How to design a dataset compliant with an ML-based system ODD?
This work addresses the challenge of dataset compliance for ML system certification in safety-critical domains like aviation, though it is incremental as it builds on emerging standards without introducing a new paradigm.
The paper tackles the problem of designing datasets that meet the Operational Design Domain (ODD) requirements for certifying ML systems in safety-critical applications, specifically for a vision-based landing task, by presenting a replicable framework that translates system constraints into verifiable data quality requirements and validates them using the LARD dataset.
This paper focuses on a Vision-based Landing task and presents the design and the validation of a dataset that would comply with the Operational Design Domain (ODD) of a Machine-Learning (ML) system.

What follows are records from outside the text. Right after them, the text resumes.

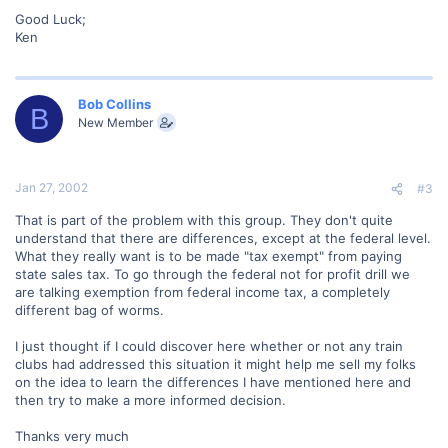
Good Luck;
Ken
Bob Collins
B
New Member
Jan 27, 2002
#3
That is part of the problem with this group. They don't quite
understand that there are differences, except at the federal level.
What they really want is to be made "tax exempt" from paying
state sales tax. To go through the federal not for profit drill we
are talking exemption from federal income tax, a completely
different bag of worms.
I just thought if I could discover here whether or not any train
clubs had addressed this situation it might help me sell my folks
on the idea to learn the differences I have mentioned here and
then try to make a more informed decision.
Thanks very much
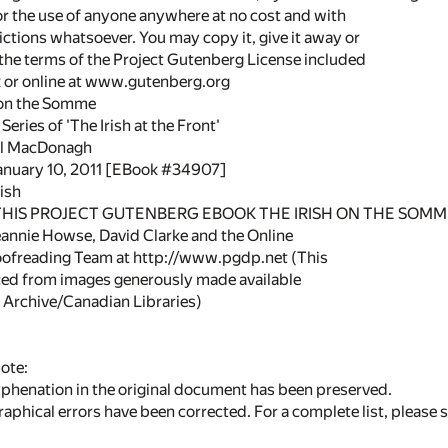
or the use of anyone anywhere at no cost and with
ictions whatsoever. You may copy it, give it away or
 the terms of the Project Gutenberg License included
k or online at www.gutenberg.org
h on the Somme
eries of 'The Irish at the Front'
el MacDonagh
January 10, 2011 [EBook #34907]
ish
 THIS PROJECT GUTENBERG EBOOK THE IRISH ON THE SOMME
annie Howse, David Clarke and the Online
oofreading Team at http://www.pgdp.net (This
ced from images generously made available
t Archive/Canadian Libraries)
ote:
yphenation in the original document has been preserved.
phical errors have been corrected. For a complete list, please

Relying on emerging certification standards, we describe the process for establishing ODDs at both the system and image levels. In the process, we present the translation of high-level system constraints into actionable image-level properties, allowing for the definition of verifiable Data Quality Requirements (DQRs). To illustrate this approach, we use the Landing Approach Runway Detection (LARD) dataset which combines synthetic imagery and real footage, and we focus on the steps required to verify the DQRs. The replicable framework presented in this paper addresses the challenges of designing a dataset compliant with the stringent needs of ML-based systems certification in safety-critical applications.